Мерцалов, сидевший дома один, читал какое-то новое сочинение, — то ли Людовика XIV, то ли кого другого из той же династии.
— Вот какое и вот какое дело, Алексей Петрович! Знаю, что для вас это очень серьезный риск; хорошо, если мы помиримся с родными, а если они начнут дело? вам может быть беда, да и наверное будет; но… Никакого «но» не мог отыскать в своей голове Лопухов: как, в самом деле, убеждать человека, чтобы он за нас клал шею в петлю!
Мерцалов долго думал, тоже искал «но» для уполномочения себя на такой риск и тоже не мог придумать никакого «но».
— Как же с этим быть? Ведь хотелось бы… то, что вы теперь делаете, сделал и я год назад, да стал неволен в себе, как и вы будете. А совестно: надо бы помочь вам. Да, когда есть жена, оно и страшновато идти без оглядки.
— Здравствуй, Алеша. Мои все тебе кланяются, здравствуйте, Лопухов: давно мы с вами не виделись. Что вы тут говорите про жену? Все у вас жены виноваты, — сказала возвратившаяся от родных дама лет 17, хорошенькая и бойкая блондинка.
Мерцалов пересказал жене дело. У молодой дамы засверкали глазки.
— Алеша, ведь не съедят же тебя!
— Очень большой риск, — подтвердил Лопухов.
— Ну, что делать, рискни, Алеша, — я тебя прошу.
— Когда ты меня не станешь осуждать, Наташа, что я забыл про тебя, идя на опасность, так разговор кончен. Когда хотите венчаться, Дмитрий Сергеевич?

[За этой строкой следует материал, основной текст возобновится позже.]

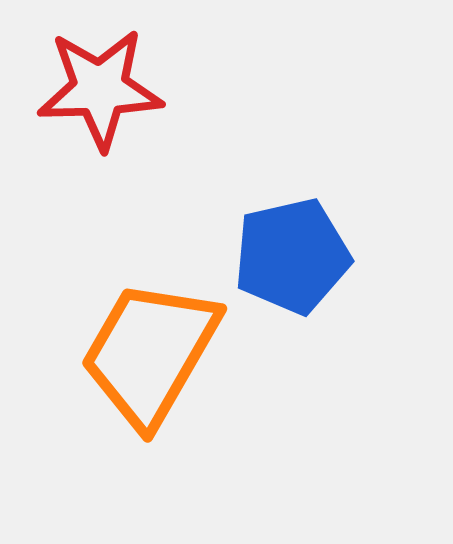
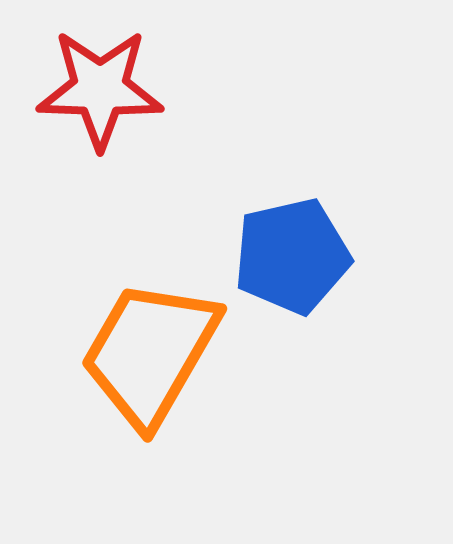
red star: rotated 4 degrees clockwise
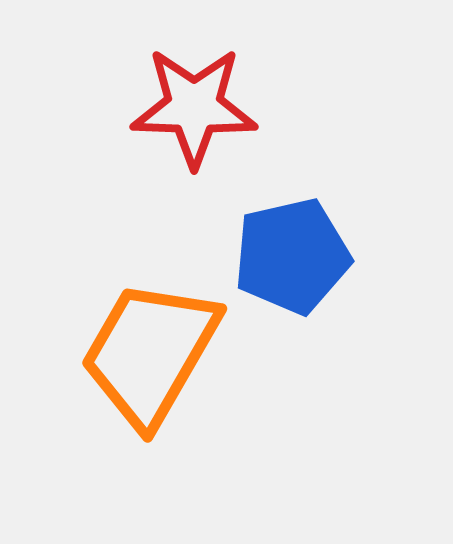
red star: moved 94 px right, 18 px down
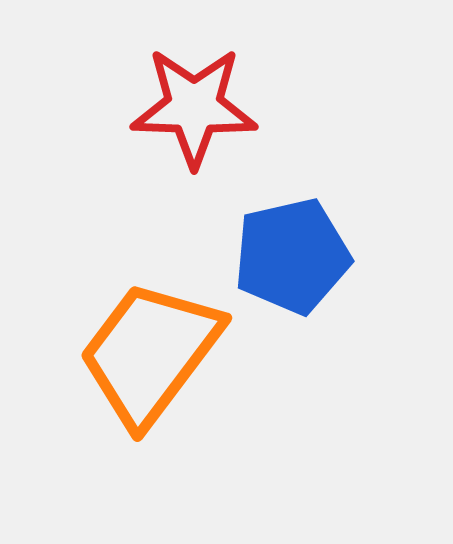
orange trapezoid: rotated 7 degrees clockwise
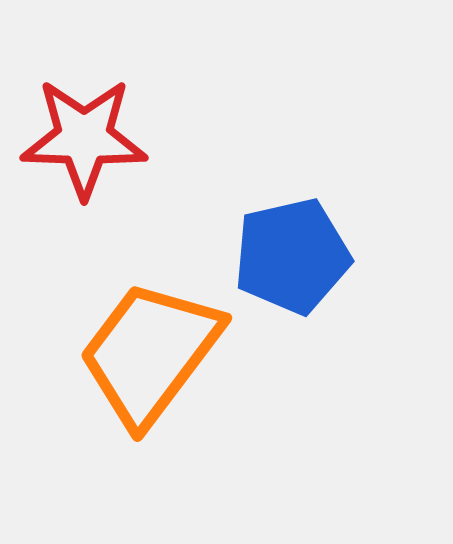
red star: moved 110 px left, 31 px down
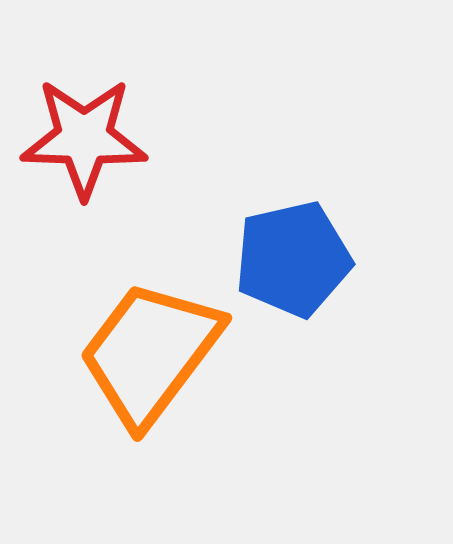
blue pentagon: moved 1 px right, 3 px down
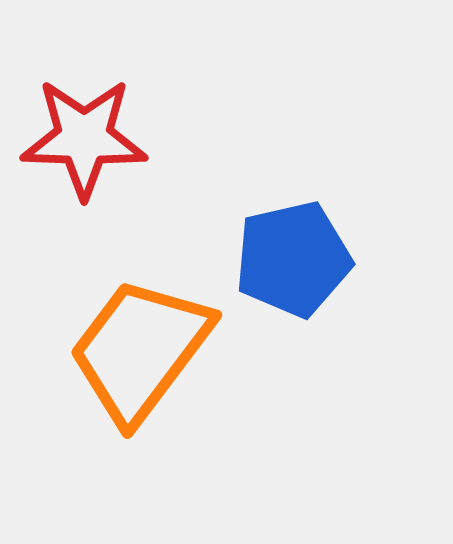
orange trapezoid: moved 10 px left, 3 px up
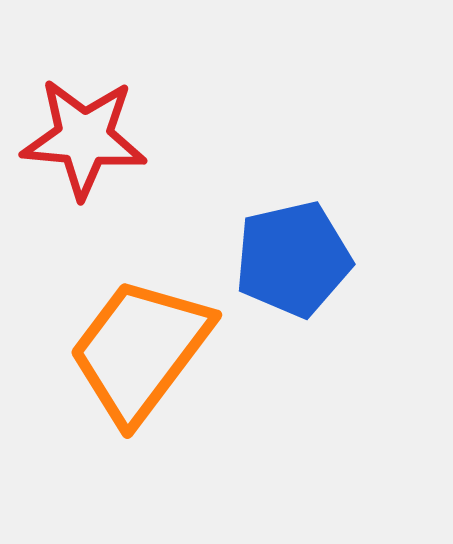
red star: rotated 3 degrees clockwise
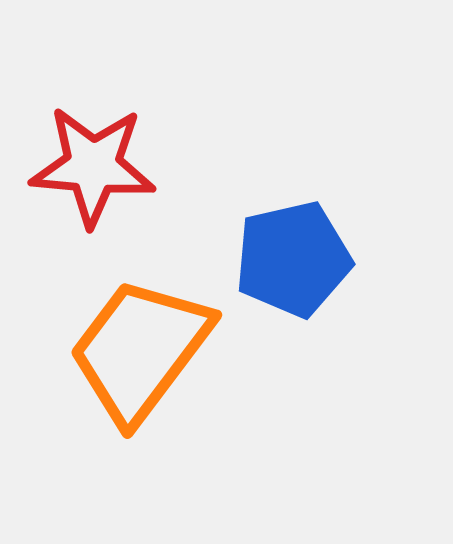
red star: moved 9 px right, 28 px down
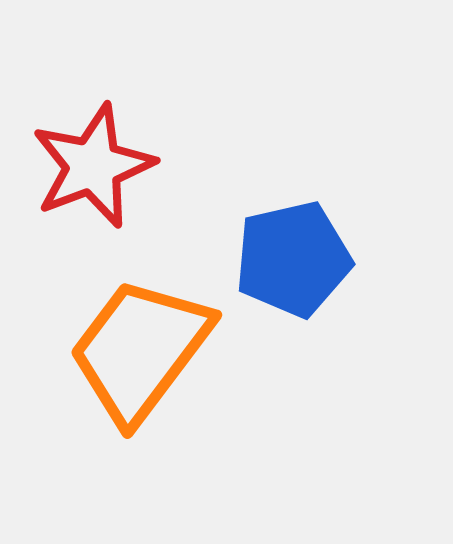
red star: rotated 26 degrees counterclockwise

Следовательно, препятствий не оставалось.
В понедельник поутру Лопухов сказал Кирсанову:
— Знаешь ли что, Александр? уж верно подарить тебе ту половину нашей работы, которая была моей долей. Бери мои бумаги, препараты, я бросаю. Выхожу из Академии, вот и просьба. Женюсь.
Лопухов рассказал историю в двух словах.
— Если бы ты был глуп, или бы я был глуп, сказал бы я тебе, Дмитрий, что этак делают сумасшедшие. А теперь не скажу. Все возражения ты, верно, постарательнее моего обдумал. А и не обдумывал, так ведь все равно. Глупо ли ты поступаешь, умно ли — не знаю; но, по крайней мере, сам не стану делать той глупости, чтобы пытаться отговаривать, когда знаю, что не отговорить. Я тебе тут нужен на что-нибудь, или нет?
— Нужно квартиру приискать где-нибудь в дешевой местности, три комнаты. Мне надобно хлопотать в Академии, чтобы поскорее выдали бумаги, чтобы завтра же. Так поищи квартиру ты.
Во вторник Лопухов получил свои бумаги, отправился к Мерцалову, сказал, что свадьба завтра.
— В какое время для вас удобнее, Алексей Петрович? — Алексею Петровичу все равно, он завтра весь день дома. — Я думаю, впрочем, что успею прислать Кирсанова предупредить вас.
В среду в 11 часов, пришедши на бульвар, Лопухов довольно долго ждал Верочку и начинал уже тревожиться; но вот и она, так спешит.
— Верочка, друг мой, не случилось ли чего с тобой?
— Нет, миленький, ничего, я опоздала только оттого, что проспала.
— Это значит, ты во сколько же часов уснула?
— Миленький, я не хотела тебе сказать; в семь часов, миленький, а то все думала; нет, раньше, в шесть.
— Вот о чем я хотел тебя просить, моя милая Верочка: нам надобно поскорее посоветоваться чтоб обоим быть спокойными.
— Да, миленький, надобно. Поскорее надобно.
— Так дня через четыре, через три…
— Ах, если бы так, миленький, вот бы был умник.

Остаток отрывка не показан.